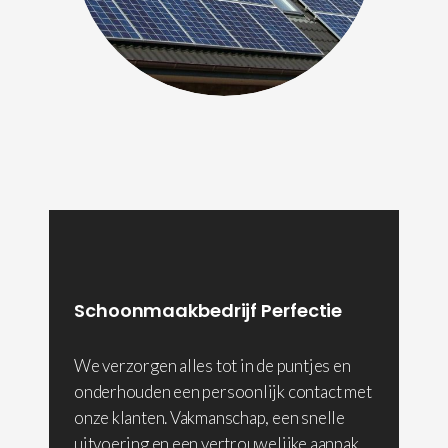
Schoonmaakbedrijf Perfectie
We verzorgen alles tot in de puntjes en
onderhouden een persoonlijk contact met
onze klanten. Vakmanschap, een snelle
uitvoering en een vertrouwelijke aanpak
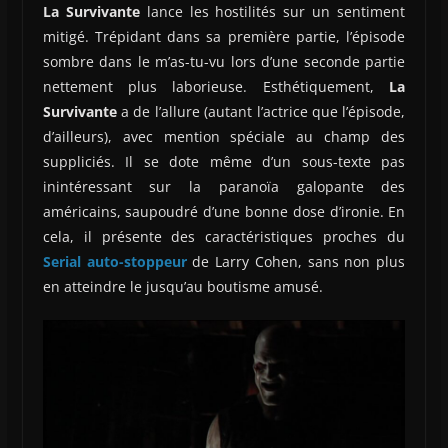
La Survivante
lance les hostilités sur un sentiment
mitigé. Trépidant dans sa première partie, l’épisode
sombre dans le m’as-tu-vu lors d’une seconde partie
nettement plus laborieuse. Esthétiquement,
La
Survivante
a de l’allure (autant l’actrice que l’épisode,
d’ailleurs), avec mention spéciale au champ des
suppliciés. Il se dote même d’un sous-texte pas
inintéressant sur la paranoïa galopante des
américains, saupoudré d’une bonne dose d’ironie. En
cela, il présente des caractéristiques proches du
Serial auto-stoppeur
de Larry Cohen, sans non plus
en atteindre le jusqu’au boutisme amusé.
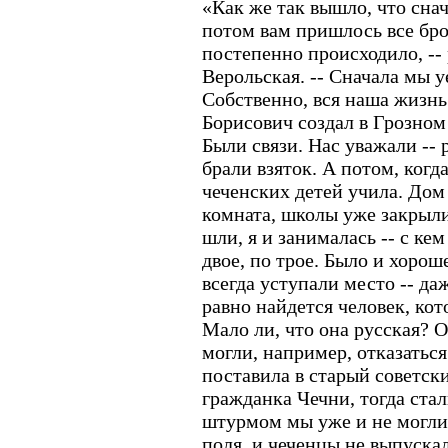
«Как же так вышло, что снач
потом вам пришлось все бро
постепенно происходило, --
Верольская. -- Сначала мы у
Собственно, вся наша жизнь
Борисович создал в Грозном
Были связи. Нас уважали -- 
брали взяток. А потом, когда
чеченских детей учила. Дом
комната, школы уже закрыли
шли, я и занималась -- с ке
двое, по трое. Было и хороше
всегда уступали место -- даж
равно найдется человек, ко
Мало ли, что она русская? 
могли, например, отказаться 
поставила в старый советск
гражданка Чечни, тогда стал
штурмом мы уже и не могли
поля, и чеченцы не выпускал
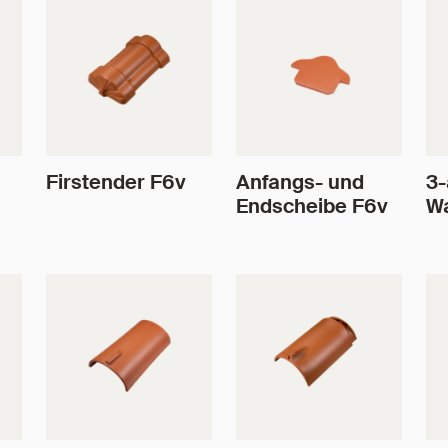
Firstender F6v
Anfangs- und
3-
Endscheibe F6v
W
■ ■ ■ ■ ■
EXERCISE OBJECTIVE
Take only the lines above from the one that has "uitvoering en een vertrouwelijke aanpak" through the one that has "вышло, что снач" and reproduce them exactly, omitting any pictures.

WRITTEN REPLY
uitvoering en een vertrouwelijke aanpak
La Survivante
lance les hostilités sur un sentiment
mitigé. Trépidant dans sa première partie, l’épisode
sombre dans le m’as-tu-vu lors d’une seconde partie
nettement plus laborieuse. Esthétiquement,
La
Survivante
a de l’allure (autant l’actrice que l’épisode,
d’ailleurs), avec mention spéciale au champ des
suppliciés. Il se dote même d’un sous-texte pas
inintéressant sur la paranoïa galopante des
américains, saupoudré d’une bonne dose d’ironie. En
cela, il présente des caractéristiques proches du
Serial auto-stoppeur
de Larry Cohen, sans non plus
en atteindre le jusqu’au boutisme amusé.
«Как же так вышло, что снач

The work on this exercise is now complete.